- Data for this task -
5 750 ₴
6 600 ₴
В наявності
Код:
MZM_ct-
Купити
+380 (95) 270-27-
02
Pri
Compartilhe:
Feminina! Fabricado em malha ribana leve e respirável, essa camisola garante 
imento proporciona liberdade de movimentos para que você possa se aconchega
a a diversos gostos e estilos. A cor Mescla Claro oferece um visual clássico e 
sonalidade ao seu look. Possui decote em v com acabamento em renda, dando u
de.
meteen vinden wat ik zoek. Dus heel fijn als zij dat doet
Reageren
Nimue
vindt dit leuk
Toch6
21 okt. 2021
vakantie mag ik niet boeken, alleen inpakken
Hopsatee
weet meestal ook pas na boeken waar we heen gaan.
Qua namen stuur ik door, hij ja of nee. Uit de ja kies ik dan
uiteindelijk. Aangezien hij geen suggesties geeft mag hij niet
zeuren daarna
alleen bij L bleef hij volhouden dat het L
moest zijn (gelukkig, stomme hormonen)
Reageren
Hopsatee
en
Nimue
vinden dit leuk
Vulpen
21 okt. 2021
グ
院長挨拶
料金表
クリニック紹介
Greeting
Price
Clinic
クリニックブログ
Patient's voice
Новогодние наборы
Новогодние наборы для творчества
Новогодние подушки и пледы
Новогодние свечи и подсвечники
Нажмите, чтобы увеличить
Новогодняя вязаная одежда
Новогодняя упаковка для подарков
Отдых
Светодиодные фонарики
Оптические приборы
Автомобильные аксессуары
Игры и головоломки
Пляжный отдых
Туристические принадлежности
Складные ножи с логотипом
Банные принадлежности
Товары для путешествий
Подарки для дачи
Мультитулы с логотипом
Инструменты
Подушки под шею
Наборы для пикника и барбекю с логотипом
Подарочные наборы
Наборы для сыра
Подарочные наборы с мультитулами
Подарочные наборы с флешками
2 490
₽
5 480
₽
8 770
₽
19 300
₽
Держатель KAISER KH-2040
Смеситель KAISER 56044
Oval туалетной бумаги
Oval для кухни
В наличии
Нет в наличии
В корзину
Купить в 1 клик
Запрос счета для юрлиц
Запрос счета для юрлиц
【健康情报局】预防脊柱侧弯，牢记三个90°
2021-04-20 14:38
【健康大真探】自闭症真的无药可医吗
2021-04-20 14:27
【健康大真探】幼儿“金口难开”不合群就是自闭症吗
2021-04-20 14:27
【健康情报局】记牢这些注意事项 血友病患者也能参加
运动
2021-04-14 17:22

==

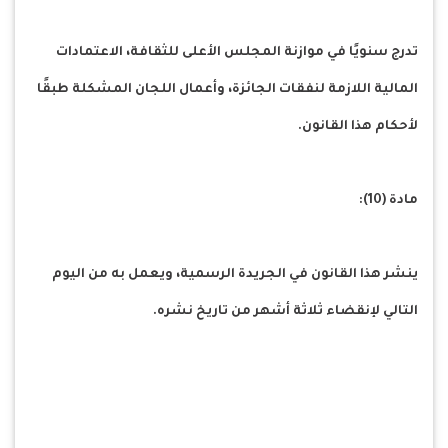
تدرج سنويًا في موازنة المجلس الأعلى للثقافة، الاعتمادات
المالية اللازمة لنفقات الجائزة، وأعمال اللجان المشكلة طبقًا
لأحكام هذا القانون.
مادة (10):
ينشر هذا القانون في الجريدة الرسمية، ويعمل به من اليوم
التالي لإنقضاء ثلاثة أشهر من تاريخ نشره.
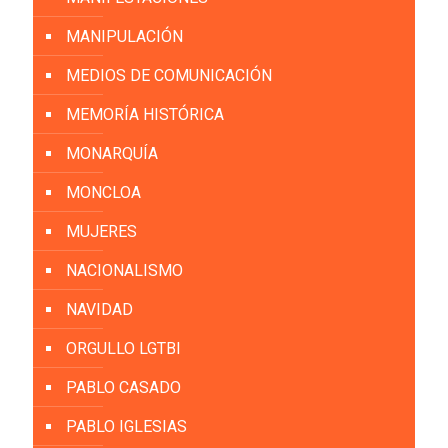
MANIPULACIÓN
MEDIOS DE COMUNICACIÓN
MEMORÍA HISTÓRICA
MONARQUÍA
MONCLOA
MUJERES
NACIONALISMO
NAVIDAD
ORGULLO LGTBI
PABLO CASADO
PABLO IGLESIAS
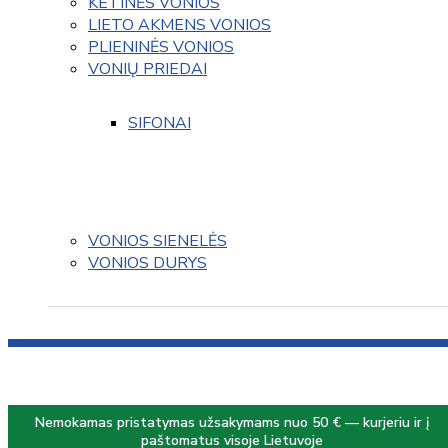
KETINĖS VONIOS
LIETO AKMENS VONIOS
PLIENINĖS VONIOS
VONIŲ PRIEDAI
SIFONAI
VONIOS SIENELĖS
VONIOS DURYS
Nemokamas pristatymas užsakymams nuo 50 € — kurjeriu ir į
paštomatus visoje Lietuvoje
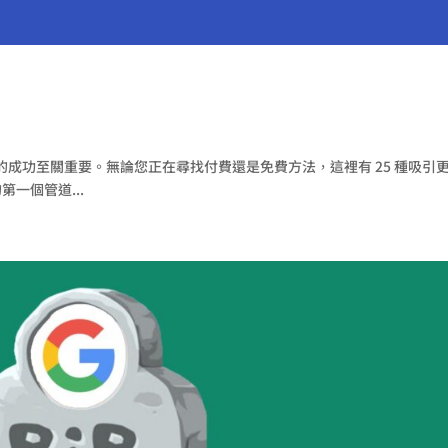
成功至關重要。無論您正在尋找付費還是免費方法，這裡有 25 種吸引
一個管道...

- Work order -
Which of the lines above carry the string "健康情报局"? Copy every one.

- Response for this exercise -
【健康情报局】预防脊柱侧弯，牢记三个90°
【健康情报局】记牢这些注意事项 血友病患者也能参加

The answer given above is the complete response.